Eu era a curiosidade em forma humana, ela, um cofre de segredos que eu queria descobrir. Toda vez que se falava da velha lá em casa eu ficava de orelha em pé como cão de guarda. Alguma coisa tinha! Minha avó, às vezes brigava com meu avô por alguma coisa relacionada a ela. Eu nem imaginava o que poderia ser.

Uma tarde incerta, avistou-se no arraial uma senhora magra, trajes reluzentes e sapatos de saltos, daqueles que fazem barulho, um barulho oco.

– Mas... não é a dona Mercês?! – uma senhora perguntou e as outras admiradas se aproximaram da velha, toda lustrosa, o vestido bem demodê, é certo, mas, era muito melhor que os trapos que ela usava.

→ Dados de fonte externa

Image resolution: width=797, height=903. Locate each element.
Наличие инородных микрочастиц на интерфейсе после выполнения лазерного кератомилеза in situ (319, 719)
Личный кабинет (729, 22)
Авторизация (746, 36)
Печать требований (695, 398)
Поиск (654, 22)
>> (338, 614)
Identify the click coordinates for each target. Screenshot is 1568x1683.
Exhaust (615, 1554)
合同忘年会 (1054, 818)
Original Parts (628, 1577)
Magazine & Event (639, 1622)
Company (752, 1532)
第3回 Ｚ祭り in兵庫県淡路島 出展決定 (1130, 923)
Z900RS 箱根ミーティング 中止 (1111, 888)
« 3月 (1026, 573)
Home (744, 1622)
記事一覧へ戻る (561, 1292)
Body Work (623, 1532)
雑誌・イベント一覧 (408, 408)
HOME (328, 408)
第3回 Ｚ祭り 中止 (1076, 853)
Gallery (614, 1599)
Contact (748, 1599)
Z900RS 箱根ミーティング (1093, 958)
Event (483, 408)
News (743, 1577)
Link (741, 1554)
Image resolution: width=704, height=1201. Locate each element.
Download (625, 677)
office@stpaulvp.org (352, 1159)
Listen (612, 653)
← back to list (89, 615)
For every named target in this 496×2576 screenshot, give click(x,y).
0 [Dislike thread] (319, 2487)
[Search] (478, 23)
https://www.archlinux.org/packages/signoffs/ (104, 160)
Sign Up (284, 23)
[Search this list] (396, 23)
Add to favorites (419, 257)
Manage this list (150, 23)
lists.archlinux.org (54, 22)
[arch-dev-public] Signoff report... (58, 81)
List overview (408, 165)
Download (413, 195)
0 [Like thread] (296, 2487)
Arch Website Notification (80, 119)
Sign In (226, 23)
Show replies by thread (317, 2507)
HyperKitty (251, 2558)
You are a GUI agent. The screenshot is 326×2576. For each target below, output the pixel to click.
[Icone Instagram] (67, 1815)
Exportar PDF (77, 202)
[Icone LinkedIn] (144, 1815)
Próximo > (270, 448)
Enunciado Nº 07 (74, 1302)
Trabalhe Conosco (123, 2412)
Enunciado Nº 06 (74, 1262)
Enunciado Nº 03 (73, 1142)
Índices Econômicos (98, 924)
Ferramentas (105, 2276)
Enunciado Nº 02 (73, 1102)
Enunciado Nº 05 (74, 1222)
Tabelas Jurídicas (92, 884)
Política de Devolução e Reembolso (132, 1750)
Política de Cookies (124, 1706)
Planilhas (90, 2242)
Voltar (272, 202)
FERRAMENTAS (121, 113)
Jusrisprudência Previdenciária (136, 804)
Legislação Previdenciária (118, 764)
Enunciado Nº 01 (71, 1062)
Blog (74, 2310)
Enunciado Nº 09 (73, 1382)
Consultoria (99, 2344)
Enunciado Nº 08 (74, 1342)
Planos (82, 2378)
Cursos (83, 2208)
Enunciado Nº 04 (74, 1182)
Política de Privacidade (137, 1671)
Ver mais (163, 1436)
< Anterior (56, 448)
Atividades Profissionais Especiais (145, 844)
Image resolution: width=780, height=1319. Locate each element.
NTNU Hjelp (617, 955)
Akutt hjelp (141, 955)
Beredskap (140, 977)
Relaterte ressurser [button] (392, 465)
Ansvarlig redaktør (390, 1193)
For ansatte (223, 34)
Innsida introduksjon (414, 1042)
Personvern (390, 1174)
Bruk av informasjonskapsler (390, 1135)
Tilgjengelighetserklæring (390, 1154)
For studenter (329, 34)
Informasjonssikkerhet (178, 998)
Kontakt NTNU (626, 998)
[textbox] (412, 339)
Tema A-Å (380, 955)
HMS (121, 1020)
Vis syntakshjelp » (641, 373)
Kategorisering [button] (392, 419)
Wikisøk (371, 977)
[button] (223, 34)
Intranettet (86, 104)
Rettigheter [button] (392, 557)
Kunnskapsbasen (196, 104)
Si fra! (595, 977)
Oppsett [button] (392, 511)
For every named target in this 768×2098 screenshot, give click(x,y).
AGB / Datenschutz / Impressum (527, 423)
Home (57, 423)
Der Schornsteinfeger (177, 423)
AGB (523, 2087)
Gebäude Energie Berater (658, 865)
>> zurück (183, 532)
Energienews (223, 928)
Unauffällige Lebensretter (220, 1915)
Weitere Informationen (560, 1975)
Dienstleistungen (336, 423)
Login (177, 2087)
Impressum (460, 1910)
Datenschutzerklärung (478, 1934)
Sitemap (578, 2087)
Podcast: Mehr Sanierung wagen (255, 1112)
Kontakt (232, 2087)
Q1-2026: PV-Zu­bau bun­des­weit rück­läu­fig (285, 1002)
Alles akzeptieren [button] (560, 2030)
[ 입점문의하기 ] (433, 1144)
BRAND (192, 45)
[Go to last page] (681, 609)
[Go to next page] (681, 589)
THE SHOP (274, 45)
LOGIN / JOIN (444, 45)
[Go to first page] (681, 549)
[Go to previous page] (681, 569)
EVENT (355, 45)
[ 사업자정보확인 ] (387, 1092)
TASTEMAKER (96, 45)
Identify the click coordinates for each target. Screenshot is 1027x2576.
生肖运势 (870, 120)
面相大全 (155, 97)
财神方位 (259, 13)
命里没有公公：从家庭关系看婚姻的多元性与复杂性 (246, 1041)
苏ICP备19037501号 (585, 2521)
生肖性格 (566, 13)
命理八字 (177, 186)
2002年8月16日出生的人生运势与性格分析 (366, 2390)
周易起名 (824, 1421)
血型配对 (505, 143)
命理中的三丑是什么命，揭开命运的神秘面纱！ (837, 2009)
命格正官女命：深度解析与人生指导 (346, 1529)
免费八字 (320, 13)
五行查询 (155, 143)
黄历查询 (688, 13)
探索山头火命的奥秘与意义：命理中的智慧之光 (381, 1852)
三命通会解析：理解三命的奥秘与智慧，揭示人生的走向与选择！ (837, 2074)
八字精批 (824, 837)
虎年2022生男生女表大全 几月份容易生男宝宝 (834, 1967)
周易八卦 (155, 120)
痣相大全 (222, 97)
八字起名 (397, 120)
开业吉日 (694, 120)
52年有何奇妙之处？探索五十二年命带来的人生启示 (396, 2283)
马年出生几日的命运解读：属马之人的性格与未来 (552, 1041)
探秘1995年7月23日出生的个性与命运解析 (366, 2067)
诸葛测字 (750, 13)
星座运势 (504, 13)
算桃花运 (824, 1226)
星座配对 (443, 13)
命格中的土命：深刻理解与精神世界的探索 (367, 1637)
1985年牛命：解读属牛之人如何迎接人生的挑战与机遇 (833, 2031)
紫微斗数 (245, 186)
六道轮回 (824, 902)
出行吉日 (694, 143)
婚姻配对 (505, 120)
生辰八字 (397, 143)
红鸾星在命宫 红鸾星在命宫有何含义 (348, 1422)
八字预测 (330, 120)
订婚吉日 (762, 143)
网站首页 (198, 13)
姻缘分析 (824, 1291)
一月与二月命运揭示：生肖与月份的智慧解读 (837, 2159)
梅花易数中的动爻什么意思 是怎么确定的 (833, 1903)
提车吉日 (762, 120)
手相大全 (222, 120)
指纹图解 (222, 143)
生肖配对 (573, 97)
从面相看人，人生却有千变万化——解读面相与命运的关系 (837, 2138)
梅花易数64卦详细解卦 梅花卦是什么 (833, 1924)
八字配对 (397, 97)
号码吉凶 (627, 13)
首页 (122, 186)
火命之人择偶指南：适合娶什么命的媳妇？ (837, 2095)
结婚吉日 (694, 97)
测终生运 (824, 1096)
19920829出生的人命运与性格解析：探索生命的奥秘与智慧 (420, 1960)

Ela contou às curiosas que ia ao hospital, talvez ficasse internada, ninguém sabia ao certo que doença era aquela. Algumas arriscavam a falar a palavra no ouvido da outra. Umas apenas diziam quase sussurrando: “parece que é CA”. Eu não entendia aquilo que diziam nem tamanho segredo em torno da tal doença. Só sei que daí a uns dias chegou a notícia que D. Mercês tinha operado e tava muito mal. Meu avô, volta e meia, pegava a camionete e ia à cidade para saber notícias, o quadro piorava a cada dia.

Uma semana depois, a enferma saiu da UTI e estava mais lúcida que nunca. A vó, sem rodeios, comentou:

– Não sei não, já vi muitos casos desses, às vezes melhora num dia e no outro Deus chama, é só o tempo de a pessoa pedir perdão dos pecados e se despedir dos seus.

E foi tão certo, bastou o padre dar a extrema unção e ela receber a visita dos conhecidos que a velha Mercês deu o derradeiro suspiro e fechou aqueles olhos que há muito perdera o brilho.

Levaram o corpo para ser velado na igreja e de lá partiria para o cemitério. Não queriam que eu me aproximasse do caixão, mas eu fui... Me lembro que senti tristeza, mas, sem vontade de chorar. Era tudo muito estranho, eu a via conversando, fumando o cachimbo, gritando e batendo o calcanhar no chão pra espantar os moleques e naquele momento, era apenas um corpo inerte. Pra quê aquele algodão no nariz? As velas, as flores, a alfazema, a cantoria das beatas, tudo novo pra mim. Meu avô chorava como se tivesse perdido um ente da família, era um desespero só. Peguei uma flor e depositei perto do braço dela. Olhei seu rosto de novo e pela última vez, tinha uma expressão plácida e parecia haver remoçado com a morte.

Eu nunca descobri o segredo dela, quando tentava conversar sobre isso com meu avô ele tratava de mudar de assunto, ficava com o semblante melancólico.

Só sei que naquela noite, quando me deitei parecia ouvir ao longe sua voz rouca:

– Tá fazendo-se besta?! Tá fazendo-se besta?!